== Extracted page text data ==
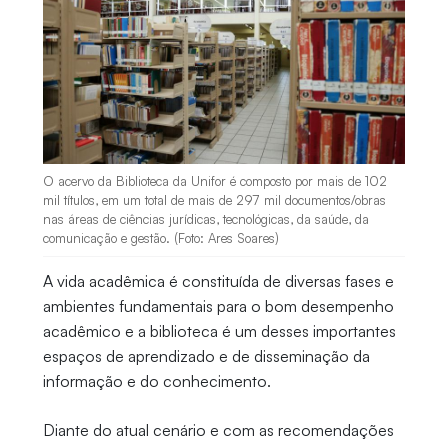
O acervo da Biblioteca da Unifor é composto por mais de 102
mil títulos, em um total de mais de 297 mil documentos/obras
nas áreas de ciências jurídicas, tecnológicas, da saúde, da
comunicação e gestão. (Foto: Ares Soares)
A vida acadêmica é constituída de diversas fases e
ambientes fundamentais para o bom desempenho
acadêmico e a biblioteca é um desses importantes
espaços de aprendizado e de disseminação da
informação e do conhecimento.
Diante do atual cenário e com as recomendações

== Exercise description ==
None of the pictures should appear; repeat the records exactly otherwise.

== Reply to the exercise ==
O acervo da Biblioteca da Unifor é composto por mais de 102
mil títulos, em um total de mais de 297 mil documentos/obras
nas áreas de ciências jurídicas, tecnológicas, da saúde, da
comunicação e gestão. (Foto: Ares Soares)
A vida acadêmica é constituída de diversas fases e
ambientes fundamentais para o bom desempenho
acadêmico e a biblioteca é um desses importantes
espaços de aprendizado e de disseminação da
informação e do conhecimento.
Diante do atual cenário e com as recomendações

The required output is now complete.